▶ _What to work on_
The answer must be an exact copy of the lines from the one containing "conveyancing solicitor who can conduct a" through the end of the records, with the pictures left out.

BEGIN Exercise data

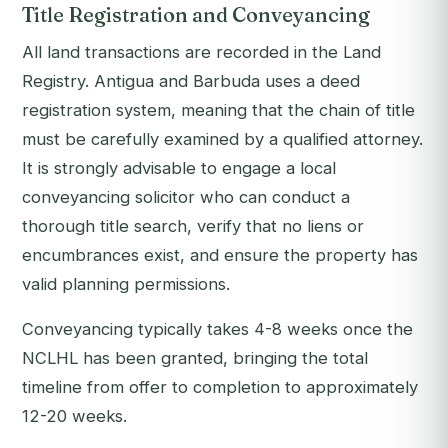
Title Registration and Conveyancing
All land transactions are recorded in the Land
Registry. Antigua and Barbuda uses a deed
registration system, meaning that the chain of title
must be carefully examined by a qualified attorney.
It is strongly advisable to engage a local
conveyancing solicitor who can conduct a
thorough title search, verify that no liens or
encumbrances exist, and ensure the property has
valid planning permissions.
Conveyancing typically takes 4-8 weeks once the
NCLHL has been granted, bringing the total
timeline from offer to completion to approximately
12-20 weeks.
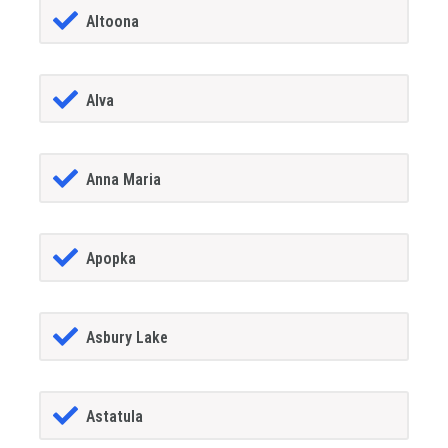
Altoona
Alva
Anna Maria
Apopka
Asbury Lake
Astatula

END Exercise data

▶ _Task response_
conveyancing solicitor who can conduct a
thorough title search, verify that no liens or
encumbrances exist, and ensure the property has
valid planning permissions.
Conveyancing typically takes 4-8 weeks once the
NCLHL has been granted, bringing the total
timeline from offer to completion to approximately
12-20 weeks.
Altoona
Alva
Anna Maria
Apopka
Asbury Lake
Astatula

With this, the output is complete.